To sell guns as a business you must have an FFL, conduct checks, and mark the paperwork for the gun show you are participating in. You cannot legally be in the business of selling firearms without an FFL and running NICS. You can, as a private citizen, sell your stuff to other private citizens. I cannot say for certain, but I would imagine most gun shows require you to be an FFL to sell guns at your vendor spot. They might not, nor are they required to if they are your private firearms unless local regulation states you must have an FFL to sell at a gun show. This necessitates more and more work arounds like parking lot sales and driving briefly away from the show to “sell” the firearm and then returning.
Those sales are known as the secondary market.
So not vendors as in businesses. Not people in the business of selling firearms for profit. A private individual selling from their private collection.
Just like the law does not make a distinction between the tiny machine gun and the massive one, the law does not make a distinction between a private citizen transfer when they happen to be standing at a gun show and one that takes place in a parking lot a block away, at a police station, or at someone’s home.
The Gun Show Loophole Closing Act of 2021 was introduced in the U.S. House in 2021, but has yet to proceed out of committee.
This is because the Gun Show Loophole (private sales) like the ‘boyfriend’ loophole (non-cohabiting dating partner) is a small niche circumstantial method to acquire a firearm and has no reliable data showing it is a remotely significant source of firearms transfers that end in serious criminal activity. Firearms that are stolen (and the ATF themselves have lost thousands) are a significantly larger and more blatant problem. The boyfriend loophole was closed purely for political points, not efficacy, and the gun show loophole is the same snake oil. It will pass if and when the legislature needs a gun control win or else.
Strawman purchase
Considered a loophole in gun control,
A loophole? It’s a Federal Crime.
Gun stores are encouraged to deny sales to anyone they suspect of straw purchasing, like someone being denied a purchase but then their buddy or their girlfriend suddenly wants to purchase it instead.
with a strawman purchase, someone who is ineligible and seeking a gun can use someone eligible to obtain the weapon. Prosecutors say it’s difficult to prove the intent of a strawman not to keep the gun, and few states have laws regulating secondhand purchases.
There’s that secondary market again. It is difficult to prove intent, but knowingly selling or transferring a firearm to someone who you know is ineligible to own one is also a crime. There are prosecutorial options, not perfect ones but they exist. But a straw purchase isn’t a loophole, its very illegal to do even if it is done anyway.
Mass shootings
The United States has more mass shootings than any other developed nation. Among the most horrific was in 2012, when a gunman killed 20 children and six adults at Sandy Hook Elementary School in Newtown, Connecticut. A shooting in 2016 at a nightclub in Orlando, Florida, that left 50 dead, was the deadliest until the following year when a gunman killed 59 people at a Las Vegas music festival. In 2018, a gunman killed 17 people at a Parkland, Florida, high school, and 22 people were killed in August 2019 at a Walmart in El Paso, Texas.

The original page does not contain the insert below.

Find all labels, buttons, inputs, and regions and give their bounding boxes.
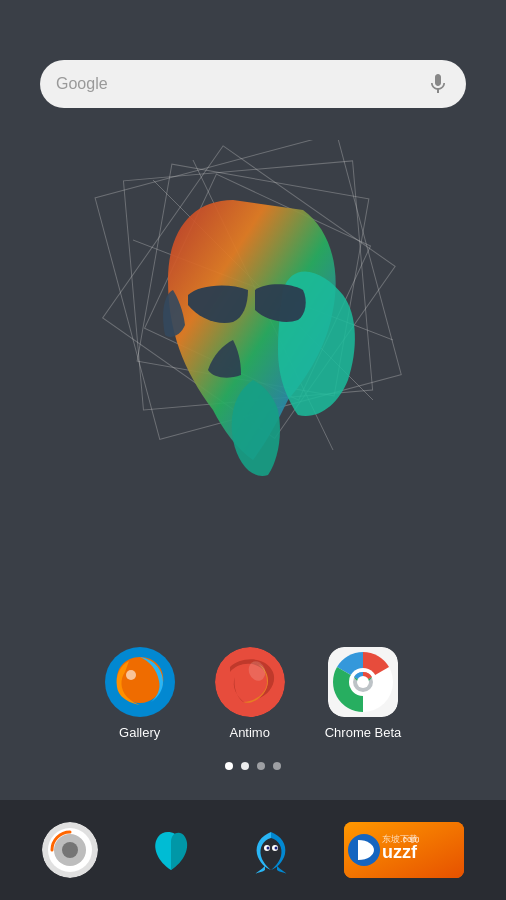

I notice here they aren’t defining mass shootings, they’re listing the most horrific ones that also qualify as a public mass casualty attacks or terroristic attacks.
While these deadly events were less frequent during the height of the COVID-19 pandemic, 2022 has seen more than 650 mass shootings as of late October,
That’s easy when you lower the definition to include nearly every criminal incident involving a gun where multiple people are injured. Even amid this ‘pandemic’ of mass shootings, our criminal and homicide rates are very middling worldwide. They could be better, they could be significantly worse. We’re the third largest nation on the planet and much of our homicide is geographic, urban, and criminally connected, this includes our ‘mass shootings’.
the deadliest of which was at Robb Elementary School in Uvalde, Texas, on May 24, which left 22 dead and another 18 injured. It took place just 10 days after a gunman opened fire at a supermarket in Buffalo, New York, killing 10 people.
Okay… what is the definition of mass shooting?
They never actually state it in their ‘understanding crucial terms’ post. They never give you the definition.
Allow me, it is most commonly any event involving a firearm where four or more people are injured or killed as a result. They do not all have to be injured or killed by gunfire. This can include the perpetrator of the event.
Bump stocks
A bump stock is an attachment designed to make a semiautomatic rifle fire faster. It replaces the weapon’s stock—the part held against the shoulder—freeing it to slide back and forth rapidly and harness the recoil energy. A dozen of the rifles used by the gunman in the 2017 Las Vegas mass shooting were modified with bump stocks, allowing him to fire over 1,100 rounds in 11 minutes. Bump stocks are illegal for almost all U.S. civilians; despite suits filed by gun rights groups to reverse this law, the U.S. Court of Appeals upheld the federal ban on bump stocks in August 2022.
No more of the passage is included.